■ **Exercise directions**:
Make an exact copy of the listing underneath, skipping each picture.

■ **Given information**:
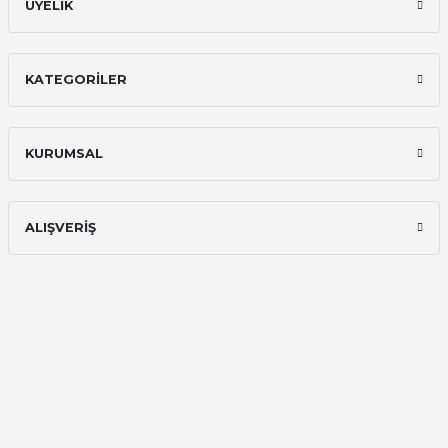
ÜYELİK
KATEGORİLER
KURUMSAL
ALIŞVERİŞ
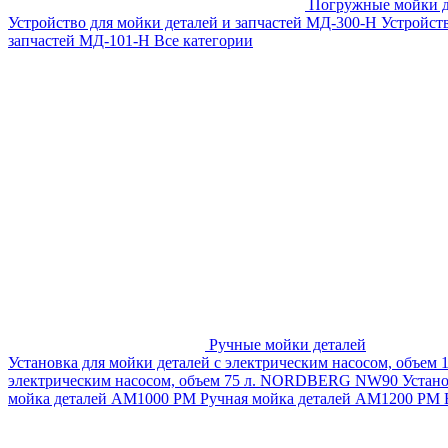
Погружные мойки д
Устройство для мойки деталей и запчастей МД-300-H
Устройст
запчастей МД-101-Н
Все категории
Ручные мойки деталей
Установка для мойки деталей с электрическим насосом, объем
электрическим насосом, объем 75 л. NORDBERG NW90
Устан
мойка деталей АМ1000 РМ
Ручная мойка деталей АМ1200 РМ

■ **Your response**:
ÜYELİK
KATEGORİLER
KURUMSAL
ALIŞVERİŞ
Погружные мойки д
Устройство для мойки деталей и запчастей МД-300-H
Устройст
запчастей МД-101-Н
Все категории
Ручные мойки деталей
Установка для мойки деталей с электрическим насосом, объем
электрическим насосом, объем 75 л. NORDBERG NW90
Устан
мойка деталей АМ1000 РМ
Ручная мойка деталей АМ1200 РМ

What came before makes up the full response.